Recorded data
▽

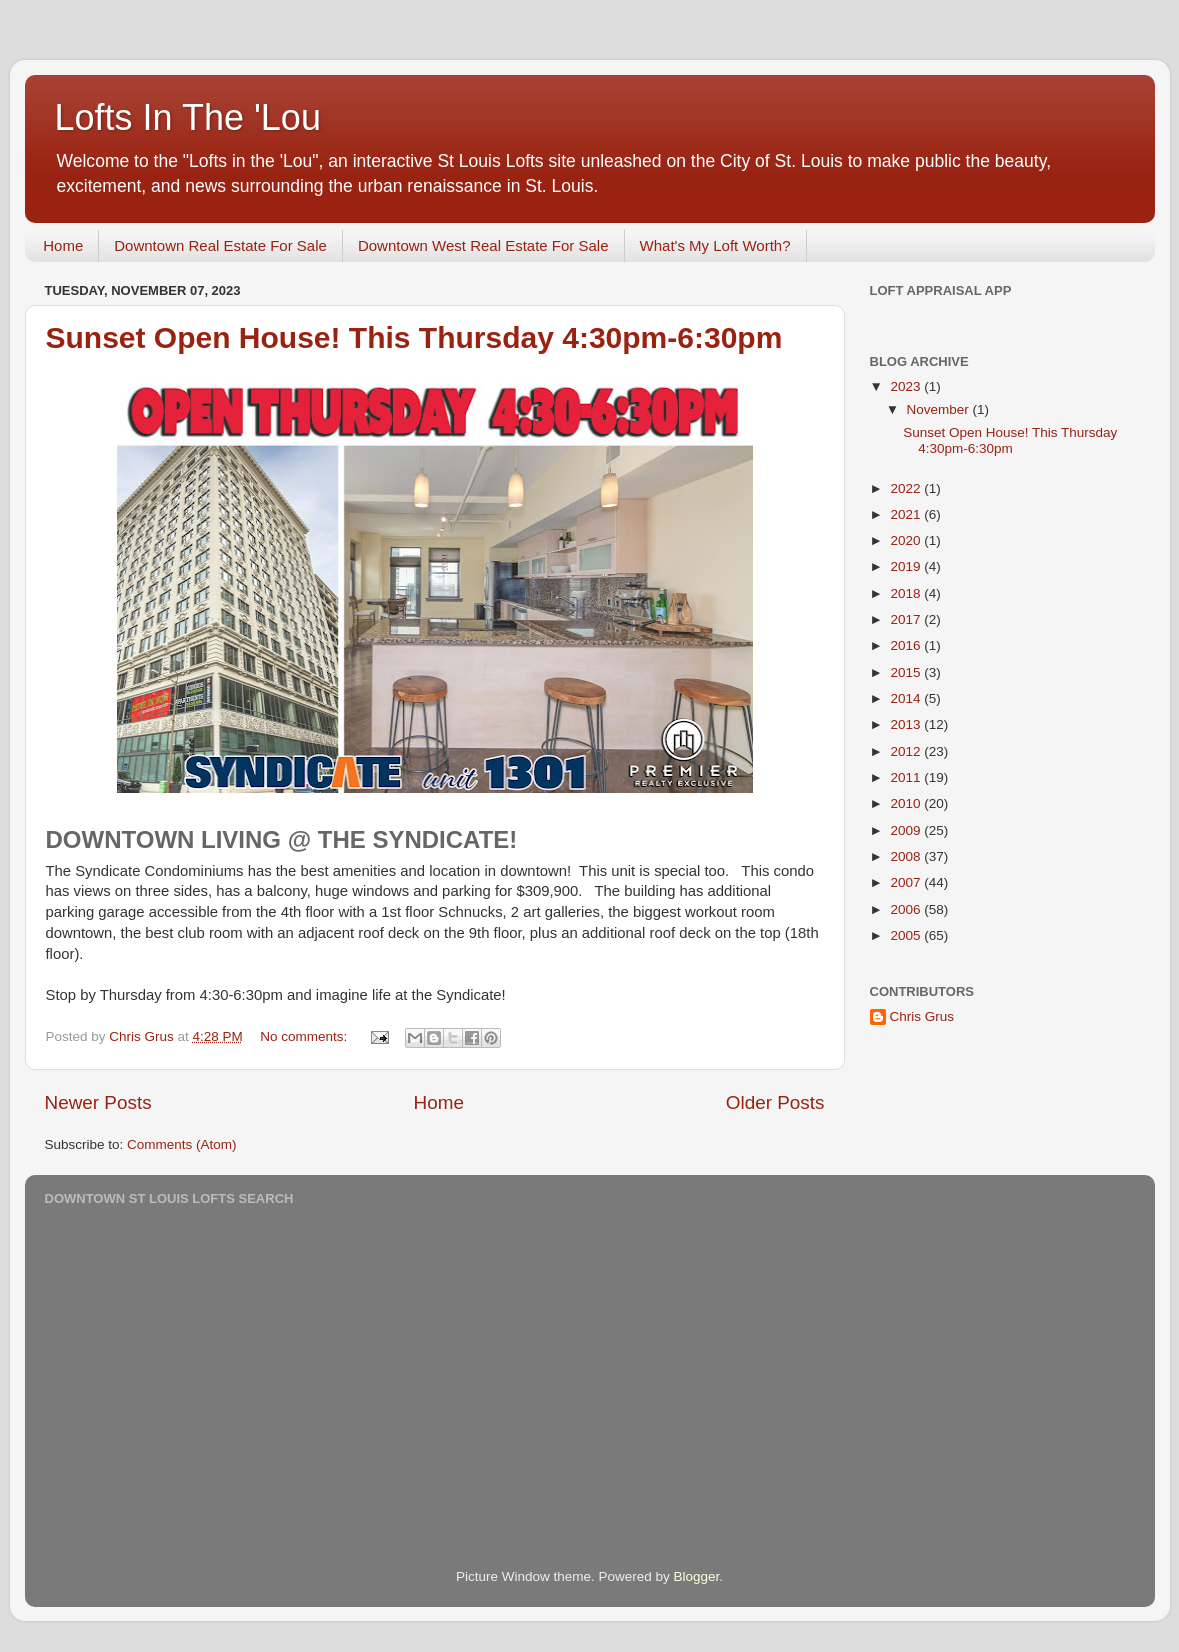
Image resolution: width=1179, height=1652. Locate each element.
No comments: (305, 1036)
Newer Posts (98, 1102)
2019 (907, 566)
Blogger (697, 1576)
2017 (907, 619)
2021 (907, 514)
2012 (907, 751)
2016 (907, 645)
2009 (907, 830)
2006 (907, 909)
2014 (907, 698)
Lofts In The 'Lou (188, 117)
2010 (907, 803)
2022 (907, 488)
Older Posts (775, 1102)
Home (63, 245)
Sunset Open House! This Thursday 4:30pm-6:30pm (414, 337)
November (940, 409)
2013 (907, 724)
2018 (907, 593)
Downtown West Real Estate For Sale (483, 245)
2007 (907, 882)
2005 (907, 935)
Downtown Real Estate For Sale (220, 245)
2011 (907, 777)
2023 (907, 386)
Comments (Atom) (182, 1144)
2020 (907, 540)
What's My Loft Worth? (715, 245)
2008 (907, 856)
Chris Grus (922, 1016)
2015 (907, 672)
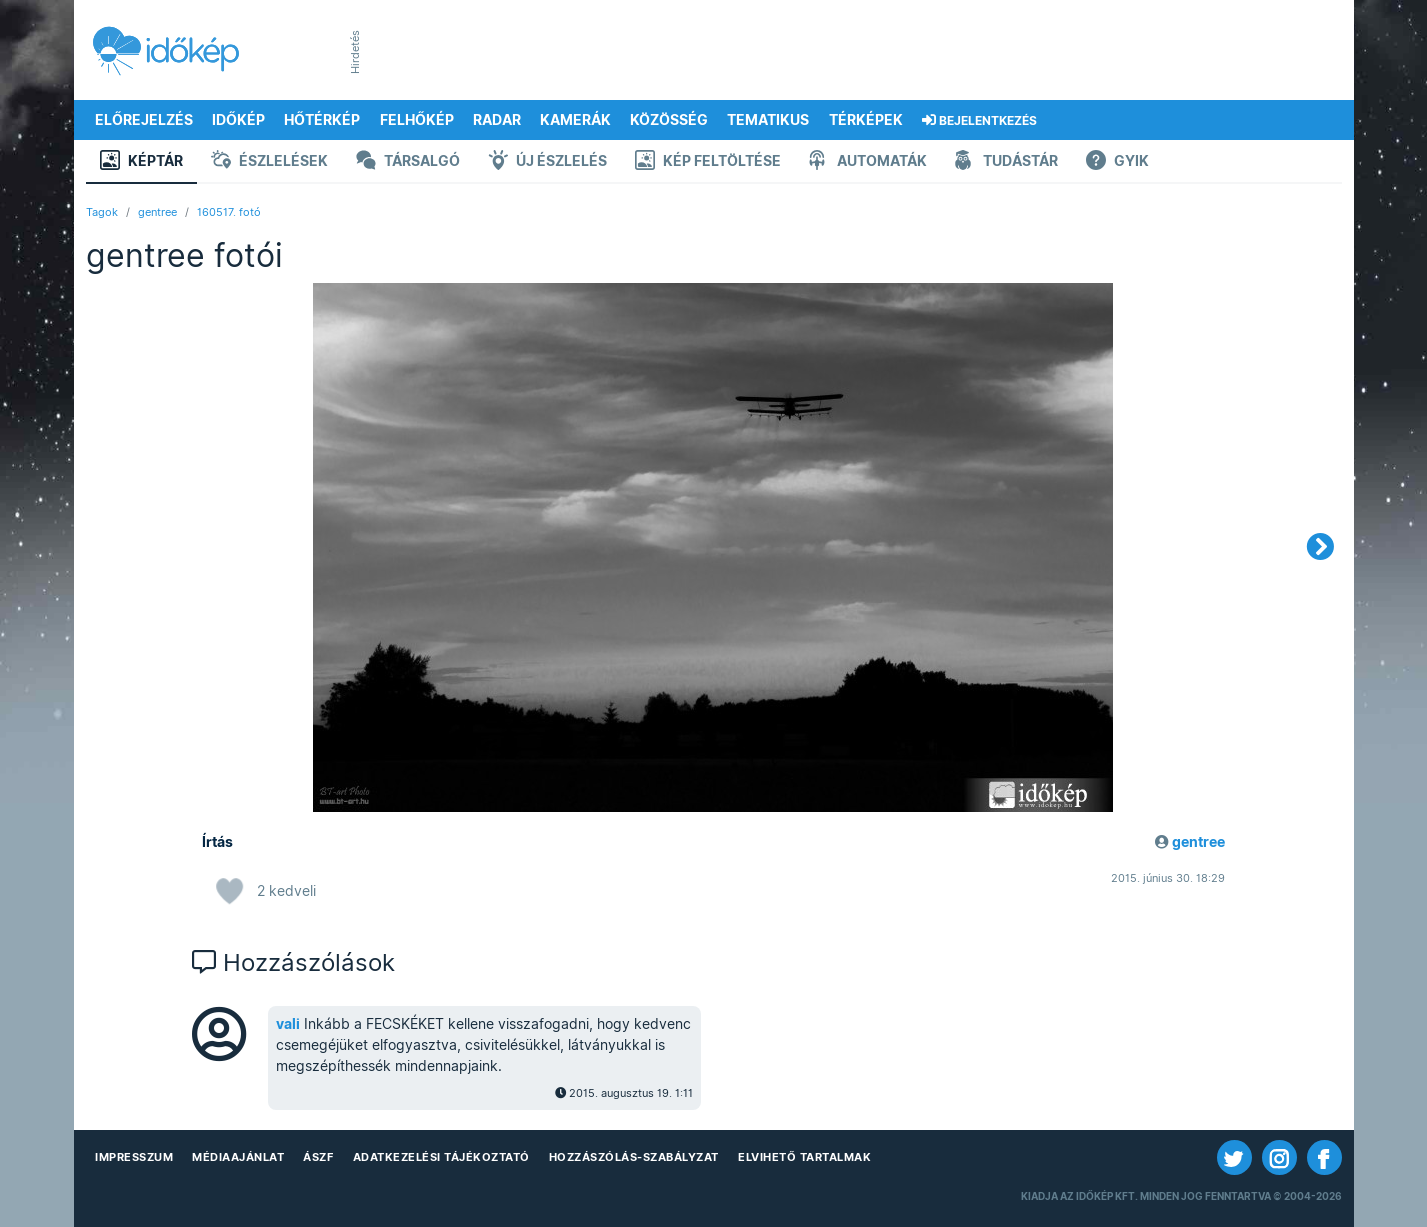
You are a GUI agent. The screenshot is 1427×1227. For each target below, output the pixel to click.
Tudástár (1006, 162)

△

■ Work required
The lines to restate word for word run from the line that contains "November (940, 409)" through the end of the entries above, both ends included. Leave out all pictures and write nothing else.

■ Task response
November (940, 409)
2013 (907, 724)
2018 (907, 593)
Downtown West Real Estate For Sale (483, 245)
2007 (907, 882)
2005 (907, 935)
Downtown Real Estate For Sale (220, 245)
2011 (907, 777)
2023 (907, 386)
Comments (Atom) (182, 1144)
2020 (907, 540)
What's My Loft Worth? (715, 245)
2008 (907, 856)
Chris Grus (922, 1016)
2015 (907, 672)
You are a GUI agent. The screenshot is 1427×1227. For each target below, output the pixel to click.
Tudástár (1006, 162)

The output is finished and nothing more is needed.